(RECORDS SHOWN Opens)

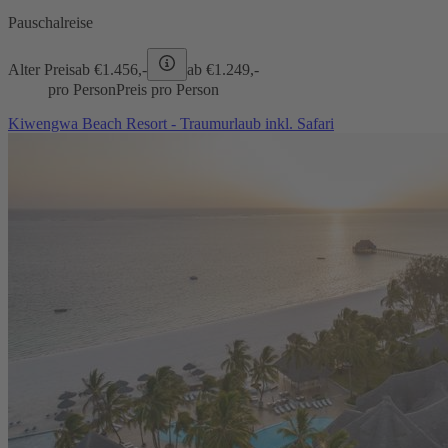
Pauschalreise
Alter Preis
ab €
1.456,-
ab €
1.249,-
pro Person
Preis pro Person
Kiwengwa Beach Resort - Traumurlaub inkl. Safari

(RECORDS SHOWN Closes)

## [WHAT TO PRODUCE]
Repeat each line of the records exactly, dropping the pictures.

## [TASK RESULT]
Pauschalreise
Alter Preis
ab €
1.456,-
ab €
1.249,-
pro Person
Preis pro Person
Kiwengwa Beach Resort - Traumurlaub inkl. Safari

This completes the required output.